Scale up vs scale out is a pretty standard conundrum nowadays – particularly with the advent of distributed compute models such as Hadoop. A few years ago, the standard approach in the Business Intelligence & data management world was simply to throw more hardware at it.
I’ve worked in places where servers have half a terabye of RAM and more cores than I can count… and looking back, I wonder whether this needs to be the case.
Now – just to be clear, this isn’t a rant about why Hadoop is a going to fix all your woes. In case you hadn’t realised yet – it won’t.
However, the revelation that vast data processing can be run on commodity hardware should be big red flashing light for those of us who have thrown hardware at problems in the past.
We are regularly called into businesses where the batch processing jobs fill the existing ‘pipe’ up to such an extend that jobs over run, hang, or even worse for the poor people who need to do something with the data being published, fail.
I think the core of the problem is that we have all been indoctrinated into thinking that a robust ETL process will fix everything. The issue is – a SINGLE ETL process probably won’t. We’ve convinced ourselves that a single pipe, and therefore a single ETL process, will do what is required, and will scale.

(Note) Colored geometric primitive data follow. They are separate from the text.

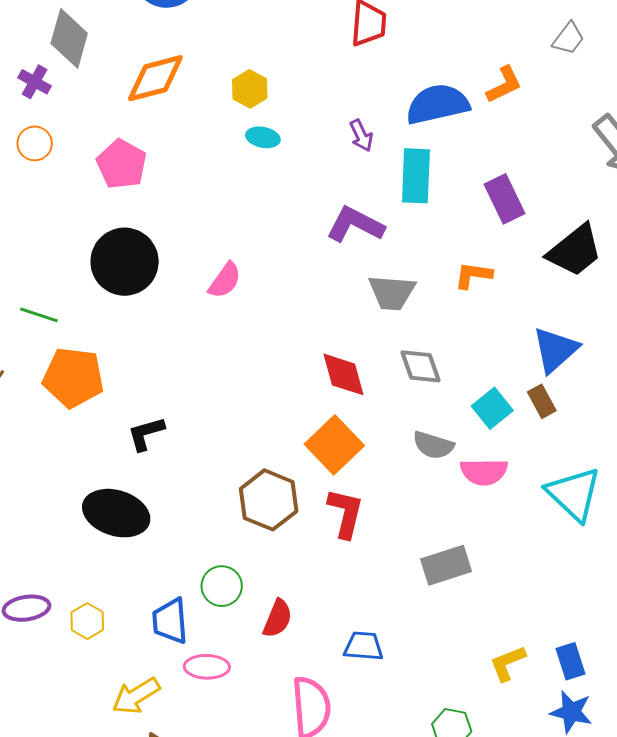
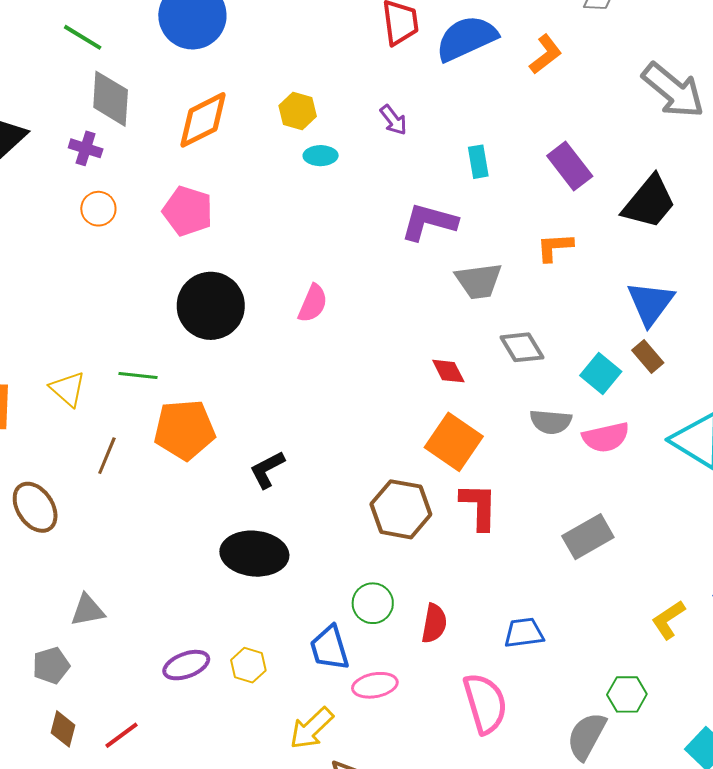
blue semicircle: (438, 104) -> (466, 38), moved
purple arrow: (361, 135) -> (393, 120), moved
cyan rectangle: (416, 176) -> (478, 162), size x0.6
red diamond: (344, 374) -> (448, 371), size x0.7

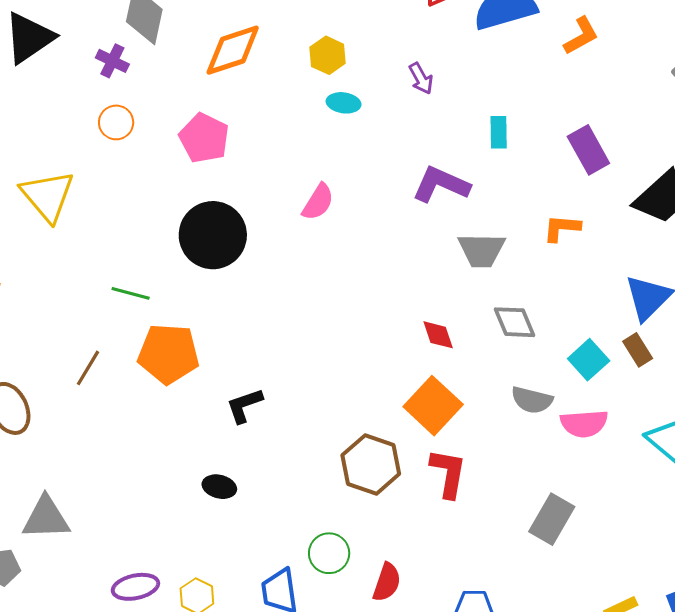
pink semicircle: (313, 303) -> (318, 202), moved
yellow triangle: (68, 389) -> (48, 196), moved, size x1.5
gray rectangle: (588, 537) -> (552, 519), turned -39
black ellipse: (254, 554) -> (219, 487), size x0.5
gray triangle: (88, 610) -> (46, 518), size x1.4

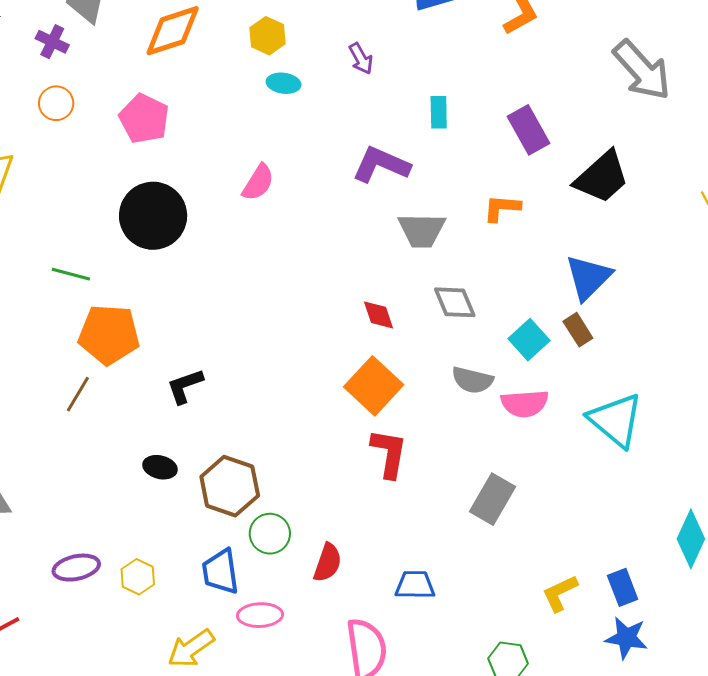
brown line: (88, 368) -> (78, 394), moved
brown hexagon: (371, 464) -> (230, 486), moved

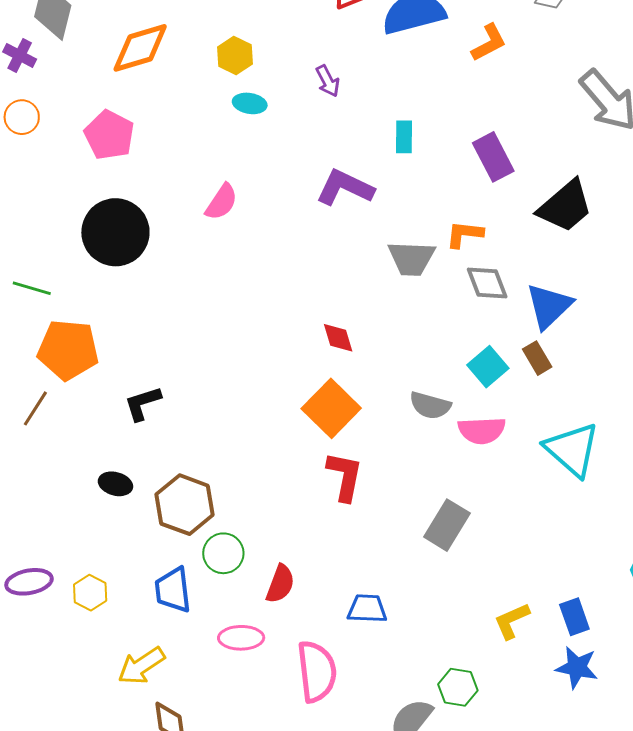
gray trapezoid: (422, 230) -> (411, 258), moved
gray diamond: (455, 302) -> (487, 283), moved
pink ellipse: (260, 615) -> (241, 638), moved

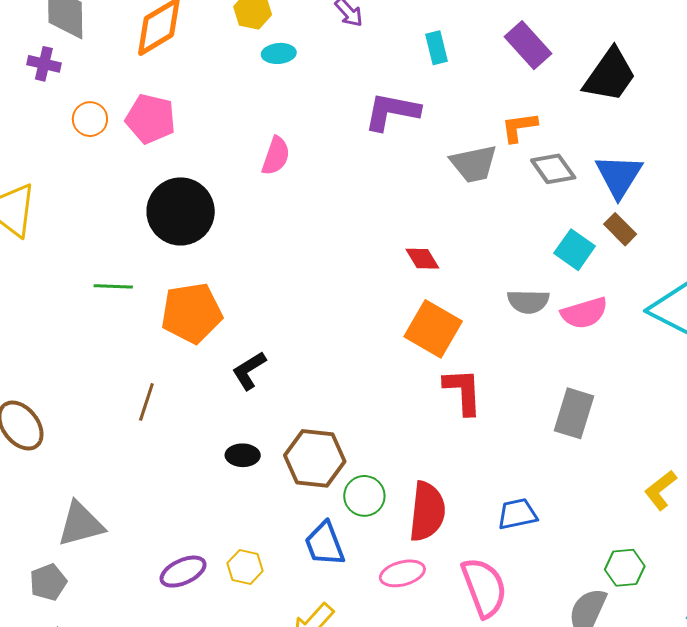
orange circle: (22, 117) -> (90, 119), moved
orange pentagon: (68, 350) -> (192, 313), moved
red semicircle: (280, 584) -> (427, 511), size x1.5

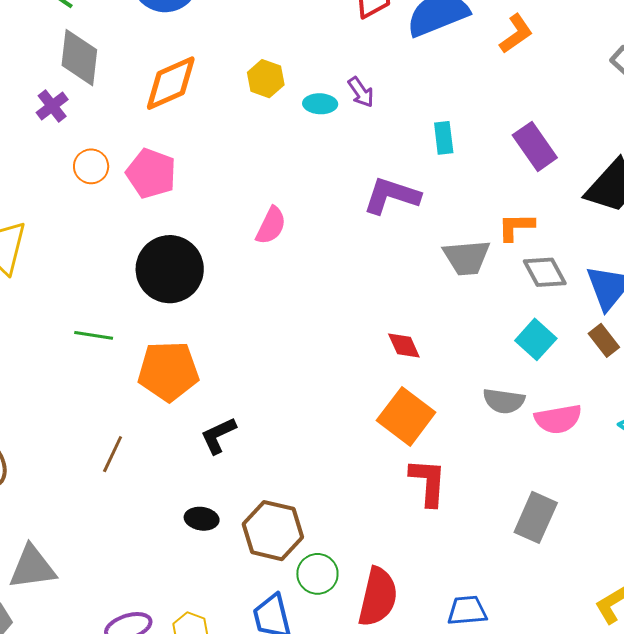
cyan ellipse: (279, 53) -> (320, 104), moved
purple cross: (44, 64) -> (52, 106), turned 32
cyan square: (575, 250) -> (536, 339), moved

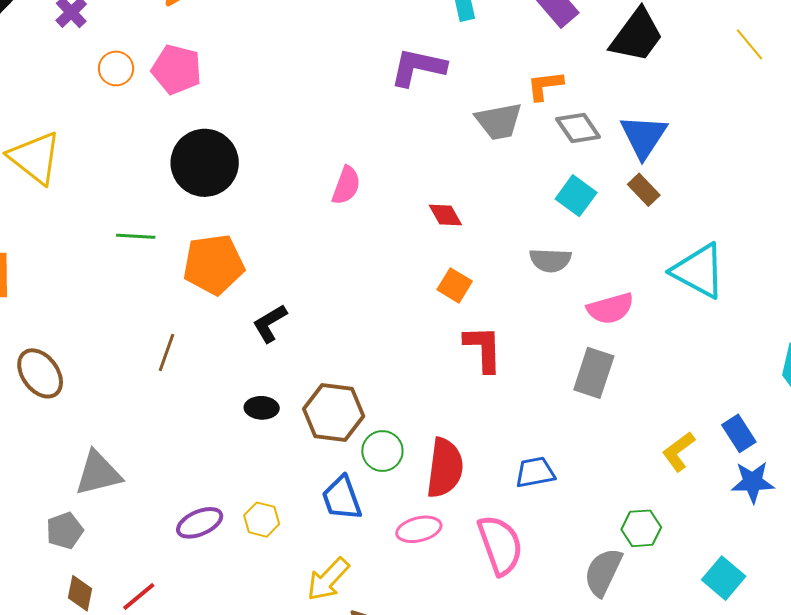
pink semicircle: (271, 226) -> (346, 185), moved
orange square: (406, 416) -> (455, 285), size x0.6
pink semicircle: (558, 419) -> (610, 308), moved

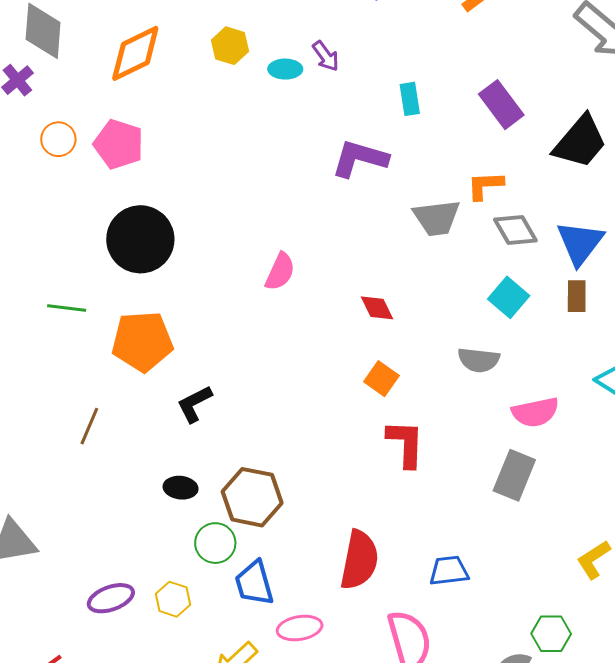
brown rectangle: (644, 190) -> (577, 296), turned 40
green circle: (382, 451) -> (215, 543), moved
pink ellipse: (419, 529) -> (300, 628), moved

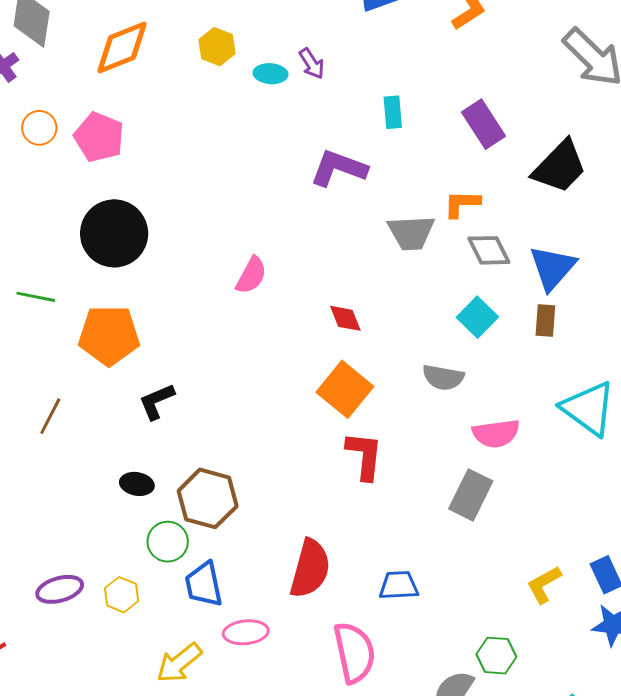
orange square: (381, 379) -> (345, 389), size x1.6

Unfortunately, single-stream processes don’t scale – or at least, not cheaply. It also means you have a pretty clear single-point-of-failure. Which isn’t great.
The trick, as often is the case with technology, is to think about things a little differently.

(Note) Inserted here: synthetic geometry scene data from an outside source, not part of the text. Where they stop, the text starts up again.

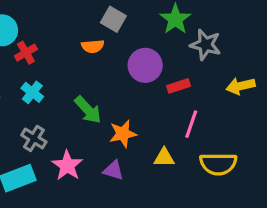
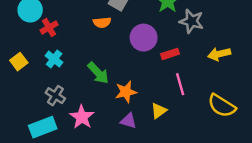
pink line: (191, 124) -> (180, 84), turned -35
yellow triangle: (164, 158) -> (159, 111), turned -36
yellow semicircle: (218, 164) -> (222, 106), moved, turned 32
purple triangle: (113, 170) -> (128, 121), moved

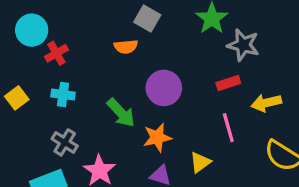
purple circle: (144, 38) -> (164, 88), moved
red rectangle: (170, 54) -> (228, 83), moved
yellow arrow: (219, 54) -> (266, 103), moved
cyan cross: (54, 59) -> (63, 95), turned -30

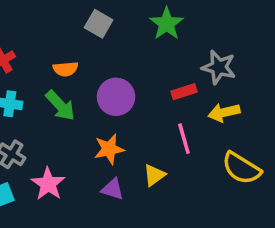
gray star: (243, 45) -> (219, 67), moved
orange semicircle: (126, 47) -> (66, 69), moved
green arrow: (121, 113) -> (60, 106), moved

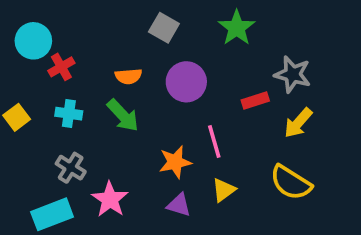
purple circle: (116, 97) -> (186, 82), moved
yellow arrow: (224, 113) -> (298, 123), turned -36
pink line: (184, 139) -> (214, 142), moved
yellow semicircle: (241, 168) -> (291, 183), moved

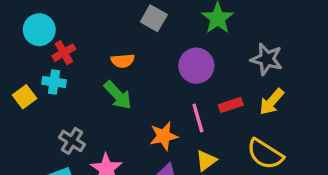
purple circle: (186, 82) -> (196, 66), moved
red rectangle: (255, 101) -> (231, 105), moved
cyan cross: (69, 114) -> (54, 82), moved

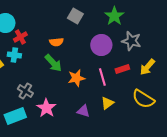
gray star: (267, 59) -> (131, 41), moved
orange star: (164, 136) -> (76, 78), moved

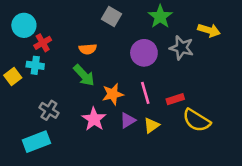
yellow arrow: (147, 67) -> (209, 30), moved, turned -114
red rectangle: (122, 69) -> (175, 99), moved
pink star: (46, 108) -> (94, 119), moved
purple triangle: (83, 111) -> (128, 120), moved, turned -48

If you can view your solution as not just one single huge process, but in fact thousands of tiny processes, then you can do something quite interesting – run enterprise BI on commodity hardware.
Don’t get me wrong – sometimes, you’ll need a 256 GB RAM server with more compute power than Amazon. However, this could well be for a few minutes a day. What do you do with this server when it’s bored?
Wouldn’t it be nice if you could spin up just enough compute power to get you by on demand, and then spin it down when you no longer need it? What if, rather than a single mid-sized pipe, you have 40 pipes which expand and contract depending on the work you need them to do?
I know many people don’t have the luxury of using elastic compute on . However, many people have a virtualised environment where they could maintain a set of different VMs for specific purposes…. or, even better, run on a docker (https://www.docker.com/) environment.
As with all our solutions – we realise that code is less than half the challenge. Elegant orchestration, simplicity of design and a willingness to use metadata for more than just documentation result in a genuinely great solution.
I’d strongly recommending buying some more cheap pipes before you go and blow your annual budget on a new huge one…